The 2-1 ruling by a U.S. 9th Circuit Court of Appeals panel would overturn restrictions on carrying concealed handguns, primarily affecting California’s most populated regions, including Los Angeles, Orange County, San Diego and San Francisco.

The majority said the restrictions violate the 2nd Amendment’s guarantee of the right to bear arms because they deny law-abiding citizens the ability to carry weapons in public unless they show they need the protection for specific reasons.


“We are not holding that the Second Amendment requires the states to permit concealed carry,” Judge Diarmuid O’Scannlain, a Reagan appointee, wrote for the panel. “But the Second Amendment does require that the states permit some form of carry for self-defense outside the home.”

The decision was hailed by gun rights advocates, who said citizens must have the right to protect themselves in public. Proponents of stricter gun control described the ruling as an aberrant and reckless expansion of law that would lead to more gun violence.

California’s rules will remain in effect for the foreseeable future, pending appeals. Officials in San Diego County said they may seek a rehearing before a larger 9th Circuit panel, and experts said the issue would eventually be decided by the U.S. Supreme Court.

Thursday’s decision stems from a change in state law in 2012 that took away the right of residents to carry unloaded guns in public, with ammunition toted separately. Before the ban was enacted, courts routinely upheld restrictions on carrying concealed weapons. Gun owners argued that the ban and restrictions on concealed weapons made it impossible to defend themselves in public.

California leaves it to counties to decide permit requirements for carrying concealed weapons in public, and the rules in the state’s urban centers are more restrictive than in other areas.

Gun owners who were denied permits by San Diego County sued, charging their federal constitutional rights had been denied. Although they were trained in gun use and had met background checks, they could not cite specific reasons why they needed the weapons.


“Given this requirement, the ‘typical’ responsible, law-abiding citizen in San Diego County cannot bear arms in public for self-defense,” wrote O’Scannlain, who was joined by Judge Consuelo Callahan, an appointee of former President George W. Bush.

The ruling, by two of the 9th Circuit’s most conservative judges, conflicted with holdings in most other circuits and established gun rights beyond what the U.S. Supreme Court has guaranteed. The high court has applied the 2nd Amendment in the context of possessing guns in the home, not in the streets, experts said.

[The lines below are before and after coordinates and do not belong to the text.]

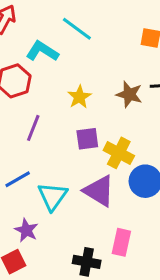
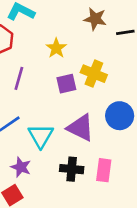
brown star: (129, 94) -> (95, 19), moved
yellow cross: (119, 153) -> (94, 74), moved
black cross: (87, 262) -> (72, 169), moved

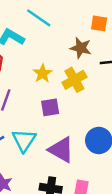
yellow cross: (94, 74) -> (74, 80), moved, turned 35
cyan triangle: (41, 136) -> (24, 140), moved

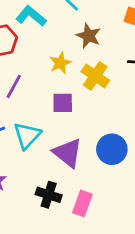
brown star: (81, 48) -> (89, 36), moved
yellow cross: (74, 80) -> (95, 76), turned -35

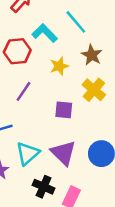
yellow star: (60, 63) -> (59, 66), moved
cyan triangle: (27, 135) -> (28, 154), moved

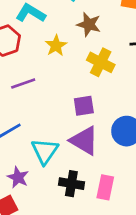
purple line: (24, 91) -> (23, 83), turned 50
purple square: (64, 110) -> (84, 106), moved

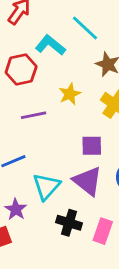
yellow star: (56, 46) -> (70, 94), moved

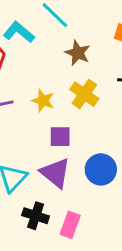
yellow star: (70, 94) -> (43, 101), moved, turned -30

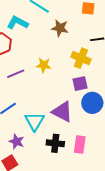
yellow cross: (84, 94) -> (81, 58), moved
purple square: (60, 137) -> (80, 84), moved

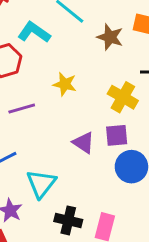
brown star: (60, 28) -> (110, 37), moved
yellow star: (44, 65) -> (65, 84), moved
purple triangle: (62, 112) -> (84, 143), moved, size x0.7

Judge Sidney Thomas dissented, arguing that Thursday’s decision “upends the entire California firearm regulatory scheme” and “needlessly intrudes and disrupts valid and constitutional legislative choices.”

Thomas, a Clinton appointee, said the 2nd Amendment has never been interpreted to protect concealed carrying of guns in public and noted that the state of California was not named as a defendant, though its rules were effectively being struck down.

Senior Deputy San Diego County Counsel James Chapin, who represented San Diego in the case, called the lawsuit that led to Thursday’s decision an “end run” against the state’s new ban on openly carrying guns in public.

“What they really want to do is strike down California’s open carry ban,” Chapin said. “That’s really what this is about.”


Erwin Chemerinsky, a constitutional law expert at UC Irvine’s School of Law, expressed doubt that the decision would be upheld by a larger 9th Circuit panel, though the outcome might depend on which judges were randomly chosen to decide the case.

UCLA professor Adam Winkler, an expert on gun laws, called the ruling “a huge victory for gun owners in California.”

“They have been seeking the right to carry concealed weapons for years now,” Winkler said.

Citing the 2012 ban on the open carrying of guns, Winkler said: “Gun control advocates have no one but themselves to blame for this ruling. You have to give someone some option to carry a gun.”

He said that the ban on openly carrying unloaded guns affected relatively few people because most gun owners don’t want the attention and questions that guns in public attract. But many more people might apply to carry concealed weapons, he said. “If you don’t want many guns on the street, the answer is open carry,” Winkler said.

Chuck Michel, who represented the gun owners in the case, said the suit targeted the San Diego sheriff because the county has an “active client base” of 2nd Amendment supporters. He said the county’s rules discouraged gun owners from even applying for a concealed weapon permit.

The ruling affects only California and Hawaii among 9th Circuit states because the others have rules that favor the granting of permits to carry guns in public, according to Eugene Volokh, a professor of constitutional law at UCLA.


“California’s rules are essentially unconstitutional because the rule is, your right to carry a gun is at the mercy of the sheriff,” Volokh said.

Dianne Jacob, chairwoman of the San Diego County Board of Supervisors, said her initial reaction was positive.”I have no problem with law-abiding citizens carrying concealed weapons in the name of self-defense,” Jacob said.

Gun control advocates expressed hope the decision would be overturned.

“The parents of Jordan Davis [a Florida teen allegedly slain for playing rap music too loudly at a gas station] and Trayvon Martin, whose children were killed by licensed concealed-carry holders, could educate the court about the real dangers posed by this legal error,” said Jonathan Lowy, director of the Legal Action Project for the Brady Center to Prevent Gun Violence.